Wait, before the wedding?? How does that work? Yes! Before the wedding! I set aside a few minutes before the guests arrive and the nerves completely take over, and give you a chance to just be. I usually scout out a quiet location beforehand, get the groom in place, and step back to photograph the bride approaching her beloved. I capture that bit of precious emotion, and then let you enjoy a few minutes alone together— to connect emotionally, and to really talk to each other and drink in the sweetness that is your wedding day. Most wedding day schedules are so full of people and family and events that the bride & groom don’t have a chance to stop and take a breath until late into the evening. The First Look gives you a chance to start the day with each other.

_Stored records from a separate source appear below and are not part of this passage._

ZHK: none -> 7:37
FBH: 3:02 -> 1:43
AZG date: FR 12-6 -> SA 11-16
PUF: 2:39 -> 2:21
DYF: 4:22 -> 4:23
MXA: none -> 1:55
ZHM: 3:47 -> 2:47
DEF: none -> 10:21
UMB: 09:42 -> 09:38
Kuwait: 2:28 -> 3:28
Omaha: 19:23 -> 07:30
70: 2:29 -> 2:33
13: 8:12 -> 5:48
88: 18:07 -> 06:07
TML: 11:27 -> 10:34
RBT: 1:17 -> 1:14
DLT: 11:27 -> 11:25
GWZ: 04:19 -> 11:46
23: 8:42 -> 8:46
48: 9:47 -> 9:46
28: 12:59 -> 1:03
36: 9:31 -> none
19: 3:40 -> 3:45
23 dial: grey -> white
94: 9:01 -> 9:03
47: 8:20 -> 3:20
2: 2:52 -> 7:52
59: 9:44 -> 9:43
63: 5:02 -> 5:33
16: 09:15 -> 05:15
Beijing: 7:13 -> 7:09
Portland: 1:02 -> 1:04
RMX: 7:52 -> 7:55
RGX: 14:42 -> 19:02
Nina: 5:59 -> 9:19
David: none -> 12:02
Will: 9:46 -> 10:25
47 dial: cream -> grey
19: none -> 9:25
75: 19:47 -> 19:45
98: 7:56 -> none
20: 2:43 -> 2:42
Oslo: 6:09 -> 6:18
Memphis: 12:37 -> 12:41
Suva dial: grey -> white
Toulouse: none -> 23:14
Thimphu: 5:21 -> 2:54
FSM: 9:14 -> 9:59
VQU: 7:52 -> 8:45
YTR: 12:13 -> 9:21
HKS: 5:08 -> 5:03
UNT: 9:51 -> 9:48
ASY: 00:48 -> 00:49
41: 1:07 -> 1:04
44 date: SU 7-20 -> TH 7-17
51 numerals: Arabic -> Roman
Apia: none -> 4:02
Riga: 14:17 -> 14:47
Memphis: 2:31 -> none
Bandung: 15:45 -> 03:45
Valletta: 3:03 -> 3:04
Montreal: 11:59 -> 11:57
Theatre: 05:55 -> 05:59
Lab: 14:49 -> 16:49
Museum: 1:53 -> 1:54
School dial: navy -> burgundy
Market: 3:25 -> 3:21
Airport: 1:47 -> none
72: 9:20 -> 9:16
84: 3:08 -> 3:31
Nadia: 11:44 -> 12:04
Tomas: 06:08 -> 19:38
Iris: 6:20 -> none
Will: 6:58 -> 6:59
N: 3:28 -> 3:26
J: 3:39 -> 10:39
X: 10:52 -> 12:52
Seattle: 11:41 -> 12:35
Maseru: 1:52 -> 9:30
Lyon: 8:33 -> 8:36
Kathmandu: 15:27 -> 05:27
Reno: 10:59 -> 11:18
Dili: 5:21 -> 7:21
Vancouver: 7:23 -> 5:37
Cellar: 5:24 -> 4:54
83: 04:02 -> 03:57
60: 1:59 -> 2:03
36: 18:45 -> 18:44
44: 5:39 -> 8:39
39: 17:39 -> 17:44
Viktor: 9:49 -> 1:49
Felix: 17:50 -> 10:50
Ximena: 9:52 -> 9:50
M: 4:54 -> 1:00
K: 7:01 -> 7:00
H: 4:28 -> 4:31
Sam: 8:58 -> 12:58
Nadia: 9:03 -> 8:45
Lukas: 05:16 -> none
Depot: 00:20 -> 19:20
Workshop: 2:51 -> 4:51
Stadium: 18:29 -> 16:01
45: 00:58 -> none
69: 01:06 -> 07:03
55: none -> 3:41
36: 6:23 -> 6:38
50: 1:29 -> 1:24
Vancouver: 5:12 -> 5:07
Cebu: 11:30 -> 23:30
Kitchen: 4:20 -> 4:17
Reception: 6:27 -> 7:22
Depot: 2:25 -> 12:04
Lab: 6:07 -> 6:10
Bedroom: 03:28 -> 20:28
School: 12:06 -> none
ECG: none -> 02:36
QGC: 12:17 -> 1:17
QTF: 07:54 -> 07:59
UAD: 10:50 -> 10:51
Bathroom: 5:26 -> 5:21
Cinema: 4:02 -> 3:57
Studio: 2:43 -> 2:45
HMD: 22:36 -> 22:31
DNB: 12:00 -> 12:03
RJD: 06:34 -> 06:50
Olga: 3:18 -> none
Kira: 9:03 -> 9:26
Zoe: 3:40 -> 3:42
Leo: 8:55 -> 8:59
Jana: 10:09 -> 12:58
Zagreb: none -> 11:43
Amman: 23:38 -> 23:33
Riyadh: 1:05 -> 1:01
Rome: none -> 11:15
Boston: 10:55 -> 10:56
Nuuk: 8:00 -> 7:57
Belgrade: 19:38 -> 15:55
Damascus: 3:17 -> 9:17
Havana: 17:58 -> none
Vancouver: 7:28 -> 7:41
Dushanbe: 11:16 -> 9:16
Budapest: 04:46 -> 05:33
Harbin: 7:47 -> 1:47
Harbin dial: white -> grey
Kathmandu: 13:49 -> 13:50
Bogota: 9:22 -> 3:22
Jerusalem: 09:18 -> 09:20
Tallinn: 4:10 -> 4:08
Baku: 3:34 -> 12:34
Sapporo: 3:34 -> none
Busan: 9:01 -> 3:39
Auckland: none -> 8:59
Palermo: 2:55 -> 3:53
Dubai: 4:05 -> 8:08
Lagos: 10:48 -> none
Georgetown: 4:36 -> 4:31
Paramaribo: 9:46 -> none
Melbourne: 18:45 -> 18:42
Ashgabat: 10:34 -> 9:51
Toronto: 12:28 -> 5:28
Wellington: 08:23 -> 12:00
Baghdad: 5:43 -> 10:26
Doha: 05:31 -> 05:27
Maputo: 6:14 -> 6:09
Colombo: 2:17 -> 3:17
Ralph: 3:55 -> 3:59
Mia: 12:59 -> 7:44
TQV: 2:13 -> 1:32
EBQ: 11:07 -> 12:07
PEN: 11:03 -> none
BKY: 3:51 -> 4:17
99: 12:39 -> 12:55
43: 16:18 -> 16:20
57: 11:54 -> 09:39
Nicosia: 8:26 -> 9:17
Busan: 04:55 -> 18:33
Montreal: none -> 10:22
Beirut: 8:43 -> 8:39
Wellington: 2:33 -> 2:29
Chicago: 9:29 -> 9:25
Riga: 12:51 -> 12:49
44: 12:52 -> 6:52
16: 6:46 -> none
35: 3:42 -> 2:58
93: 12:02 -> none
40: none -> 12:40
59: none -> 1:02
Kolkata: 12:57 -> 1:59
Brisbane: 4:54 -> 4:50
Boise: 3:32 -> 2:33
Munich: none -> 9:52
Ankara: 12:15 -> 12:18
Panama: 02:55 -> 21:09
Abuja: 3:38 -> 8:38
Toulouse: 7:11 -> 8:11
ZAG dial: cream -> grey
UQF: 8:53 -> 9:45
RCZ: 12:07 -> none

But our favorite part of a wedding is the look on the groom’s face when his bride walks down the aisle. Doesn’t the First Look obliterate that? Not in my experience! The emotion of the First Look moment is different in many ways from the emotion of the Walking Down the Aisle moment— the first tends toward sweet, tender, and intimate emotion (think of a quiet whisper spoken in your lover’s ear), and the second tends toward exhilaration, and grandeur, and awe (exchanging vows in the sight of many friends and family). I actually think that it adds to the emotion of the “walking the aisle” moment, because the nervous anticipation has passed, and the bride & groom have had the chance to connect, emotionally, before the ceremony, which makes the visual depiction of “coming in and coming together” more full and complete.
Yeaaaaahhh, still not sold. All of that emotional stuff aside, are there any other reasons you can give us for seeing each other beforehand? Oh, definitely. Let me list them out for you:
• Pictures!!!— When couples choose to see each other before the ceremony, it often gives us the chance to do almost all of the formal pictures before the ceremony, too! This includes bridal party pictures, family pictures, and some couples’ pictures. I usually reserve a bit of time right after the ceremony for more “we’re married now!!!” pictures, but that is a very small fraction of the after-ceremony time that pictures usually take. It also gives us some location flexibility, so you have really amazing, romantic wedding day pictures without a ton of stress. I would especially encourage this if you plan on an evening wedding. After-ceremony portraits after dark are not recommended.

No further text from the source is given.